Stored dataset items
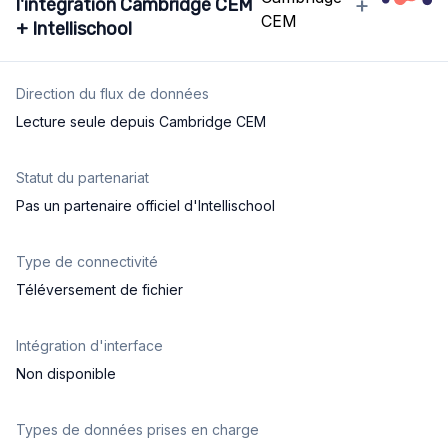
+
l'intégration Cambridge CEM
+ Intellischool
Direction du flux de données
Lecture seule depuis Cambridge CEM
Statut du partenariat
Pas un partenaire officiel d'Intellischool
Type de connectivité
Téléversement de fichier
Intégration d'interface
Non disponible
Types de données prises en charge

* **Instructions to follow**
Determine how many lines in the records include the string "Intellischool". Only that number should be given.

* **Exercise response**
2